Governments and policy makers are increasingly recognizing the role
that nuclear plays in achieving those objectives. It is why, since
the start of 2022, we have seen announcements from countries like
the United States, the United Kingdom, France, South Korea and
Belgium focused on preserving and expanding the life of their
existing reactor fleets as well as on building new reactors. There
is also momentum building for non-traditional commercial uses of
nuclear power around the world such as development of small modular
reactors and advanced reactors, with numerous companies and
countries pursuing projects. We’re seeing countries and companies
turn to nuclear with an appetite that I’m not sure I’ve ever seen
in my four decades in this business.
“The supply side is quite a different picture. For some time now
we have said that we believed the uranium market was as vulnerable
to a supply shock as it has ever been due to persistently low
prices. The low prices and resulting lack of investment have put
productive capacity at risk and not just for uranium, but for
conversion and enrichment as well. We have seen the deepening of
geopolitical and origin risk as supply has become increasingly
concentrated. With Russia’s invasion of Ukraine, whether because of
sanctions or because of conflict with company values, the industry
now faces the challenge of disentangling its supply chain from
dependence on Russian nuclear fuel supplies. It is still early
days, but we are seeing what we believe is an unprecedented
geopolitical realignment occurring in the nuclear fuel cycle.
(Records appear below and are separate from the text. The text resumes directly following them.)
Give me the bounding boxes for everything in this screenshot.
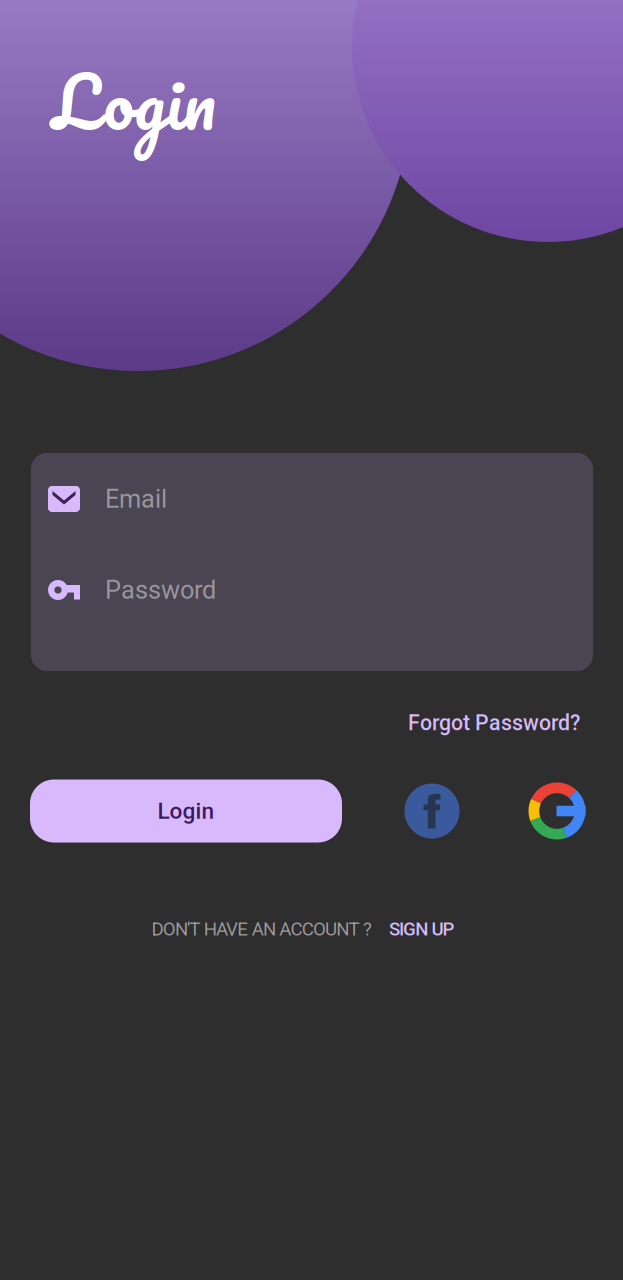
staticText: Login xyxy=(52,41,216,161)
button[interactable]: Continue with Google xyxy=(528,782,586,840)
staticText: SIGN UP xyxy=(389,918,454,940)
staticText: Forgot Password? xyxy=(408,710,580,736)
button[interactable]: Forgot Password? xyxy=(360,706,580,740)
staticText: Email xyxy=(105,484,167,514)
button[interactable]: Continue with Facebook xyxy=(404,784,460,838)
button[interactable]: SIGN UP xyxy=(372,918,454,940)
staticText: Password xyxy=(105,575,216,605)
staticText: Login xyxy=(158,798,214,824)
staticText: DON'T HAVE AN ACCOUNT ? xyxy=(152,918,372,940)
button[interactable]: Login xyxy=(30,780,342,842)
“With geopolitics complicating and potentially bottlenecking
nuclear fuel supplies, we are seeing not just utilities but some of
the intermediaries and service providers beginning to shift their
attention to securing material for their uncovered requirements,
and to derisk some of their origin dependencies. And we are seeing
the continued thinning of the spot market by physical uranium
investors. As a result, uranium prices have increased significantly
with the spot price up 38% and the long-term price up 15% since the
start of the year. The conversion spot price is up 65% and the
long-term price is up 25%.
“As the market continues to transition, we expect to continue to
place our uranium and conversion services under long-term contracts
and to meet rising demand with production from our best margin
operations. While we have not concluded any new contracts in 2022
beyond the 40 million pounds disclosed in our fourth quarter
MD&A, we have a significant pipeline of contract discussions
underway. However, we will continue to exercise strategic patience
in our contracting activity.
“We will also take a balanced and disciplined approach to our
supply decisions. Even though we have seen considerable pricing
pressure resulting from the geopolitical uncertainty, we will not
change our production plans. We will not front-run demand with
supply. As we announced in February, we are continuing with
indefinite supply discipline. Starting in 2024, with McArthur
River/Key Lake and Cigar Lake operating at less than licensed
capacity, we plan to be operating at about 40% below our productive
capacity (100% basis). This will remain our production plan until
we see further improvements in the uranium market and have made
further progress in securing the appropriate homes for our
unencumbered, in-ground inventory under long-term contracts, once
again demonstrating that we are a responsible supplier of uranium
fuel.
“Thanks to our deliberate actions and conservative financial
management we have been and continue to be resilient. Our strong
balance sheet, with $1.5 billion in cash and cash equivalents and
short-term investments, positions us well to self-manage risk,
including any global macro-economic or geopolitical uncertainty and
volatility that may arise.
“We are optimistic about Cameco’s role in capturing long-term
value across the fuel chain and supporting the transition to a
net-zero carbon economy. We have tier-one assets that are licensed,
permitted, long-lived, are proven reliable, and that have expansion
capacity. These tier-one assets are backed up by idle tier-two
assets and what we think is the best exploration portfolio that
leverages existing infrastructure. We are vertically integrated
across the nuclear fuel cycle. We have locked in significant value
for the fuel services segment of our business and we are exploring
opportunities to further our reach in the nuclear fuel cycle and in
innovative, non-traditional commercial uses of nuclear power in
Canada and around the world.
“We believe we have the right strategy to achieve our vision of
‘energizing a clean-air world’ and we will do so in a manner that
reflects our values. Embedded in all our decisions is a commitment
to addressing the environmental, social and governance risks and
opportunities that we believe will make our business sustainable
over the long term.”
- Net earnings of $40 million; adjusted net earnings of $17
million: first quarter results are driven by normal quarterly
variations in contract deliveries and the continued execution of
our strategy in a market that we believe is in the early stages of
transition. Adjusted net earnings is a non-IFRS measure, see
below.
- Strong performance in the uranium and fuel services
segments: First quarter results reflect the impact of increased
average realized prices in both the uranium and fuel services
segments. In our uranium segment we produced 1.9 million pounds
(our share) during the quarter and sold 5.9 million pounds at an
average realized price 34% higher than the same period last year.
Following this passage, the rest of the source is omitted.